Lees ook: Kan je geen eik van een kastanje onderscheiden? Waarom ‘Hoe lees je een boom’ van Tristan Gooley een verrijking voor het leven is

Jammer genoeg blijkt genetica a bitch. Hij wilde geen popster meer zijn, maar wist ook niet wat hij dan wel was. Net als zijn vader krijgt hij woedeaanvallen. Er wordt een en ander aan diggelen geslagen in de tuin, tot zijn vriendin hem naar een goede therapeut stuurt. ‘Ik had de tijd en het geld om diep te graven. Het loste mijn gebrek aan zelfvertrouwen en frustratie niet op, maar gaf me de instrumenten om er beter mee om te gaan.’
Hij voedt zijn dochter op, schrijft wat nummers en speelt met eightiesrevivalbands in grote concertzalen.

Millennials herontdekken hem dankzij het internetfenomeen rickrolling, waarbij zijn videoclip achter eindeloze weblinks opdook, en vindt succes met nieuwe muziek. Hij leidt het leven waar hij als kind van droomde. Omdat hij, voor hij het wegens onvermijdelijke menselijke natuur verknoeide, besefte dat hij dat kon vermijden.
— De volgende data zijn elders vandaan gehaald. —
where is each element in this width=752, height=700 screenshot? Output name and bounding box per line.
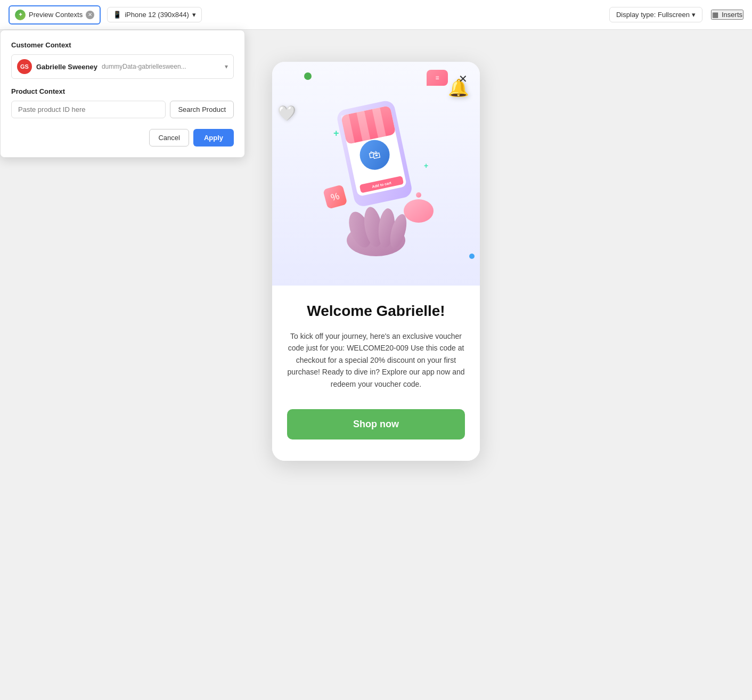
phone-icon: 📱 (113, 11, 121, 19)
phone-close-button[interactable]: ✕ (454, 70, 471, 87)
inserts-button[interactable]: ▦ Inserts (711, 10, 743, 20)
dropdown-panel: Customer Context GS Gabrielle Sweeney du… (0, 30, 245, 158)
heart-icon: 🤍 (277, 104, 296, 122)
inserts-label: Inserts (722, 11, 742, 19)
inserts-icon: ▦ (712, 11, 718, 19)
customer-chevron-icon: ▾ (225, 63, 228, 70)
illustration-wrapper: 🛍 Add to cart % (307, 88, 445, 259)
display-type-chevron-icon: ▾ (692, 11, 696, 19)
preview-icon: ✦ (15, 10, 26, 20)
apply-button[interactable]: Apply (193, 129, 234, 146)
shop-now-button[interactable]: Shop now (287, 409, 465, 439)
panel-actions: Cancel Apply (11, 129, 234, 146)
svg-point-16 (404, 199, 434, 223)
chevron-down-icon: ▾ (192, 11, 196, 19)
display-type-button[interactable]: Display type: Fullscreen ▾ (609, 7, 702, 22)
shopping-illustration: 🛍 Add to cart % (307, 88, 445, 259)
close-icon: ✕ (459, 72, 468, 85)
chat-bubble-decoration (427, 70, 448, 86)
welcome-body: To kick off your journey, here's an excl… (287, 330, 465, 390)
preview-contexts-button[interactable]: ✦ Preview Contexts ✕ (9, 5, 101, 25)
search-product-button[interactable]: Search Product (170, 101, 234, 118)
topbar-right: Display type: Fullscreen ▾ ▦ Inserts (609, 7, 743, 22)
welcome-heading: Welcome Gabrielle! (287, 303, 465, 320)
customer-name: Gabrielle Sweeney (36, 63, 97, 71)
phone-content: Welcome Gabrielle! To kick off your jour… (272, 286, 480, 461)
product-input-row: Search Product (11, 101, 234, 118)
preview-contexts-close-icon[interactable]: ✕ (86, 11, 94, 19)
product-context-label: Product Context (11, 87, 234, 95)
green-dot-decoration (304, 72, 312, 80)
cancel-button[interactable]: Cancel (149, 129, 189, 146)
product-id-input[interactable] (11, 101, 166, 118)
device-label: iPhone 12 (390x844) (125, 11, 189, 19)
avatar: GS (17, 59, 32, 74)
phone-mockup: ✕ 🔔 🤍 (272, 62, 480, 461)
svg-text:+: + (424, 161, 428, 170)
customer-data-label: dummyData-gabriellesween... (102, 63, 220, 70)
customer-selector[interactable]: GS Gabrielle Sweeney dummyData-gabrielle… (11, 54, 234, 79)
svg-point-17 (416, 192, 421, 198)
topbar: ✦ Preview Contexts ✕ 📱 iPhone 12 (390x84… (0, 0, 752, 30)
phone-illustration: 🔔 🤍 (272, 62, 480, 286)
display-type-label: Display type: Fullscreen (616, 11, 690, 19)
preview-contexts-label: Preview Contexts (29, 11, 83, 19)
device-selector-button[interactable]: 📱 iPhone 12 (390x844) ▾ (107, 7, 202, 22)
main-area: Customer Context GS Gabrielle Sweeney du… (0, 30, 752, 700)
blue-dot-decoration (469, 254, 475, 259)
customer-context-label: Customer Context (11, 41, 234, 49)
svg-text:+: + (333, 128, 339, 139)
Hoe banaal, denk je misschien, maar de man is de vleesgeworden versie van het AA-sereniteitsgebed: God, geef me de sereniteit om te aanvaarden wat ik niet kan veranderen, de moed om aan te pakken wat ik wel kan veranderen en de wijsheid om het verschil te zien. En dat, dat is echt succes, als je het mij vraagt.

(Deze column kwam breed glimlachend tot stand, al luisterend naar Rick Astleys en Blossoms liveversies van The Smiths-nummers op repeat.)

Never. De autobiografie, Rick Astley, De Boekerij.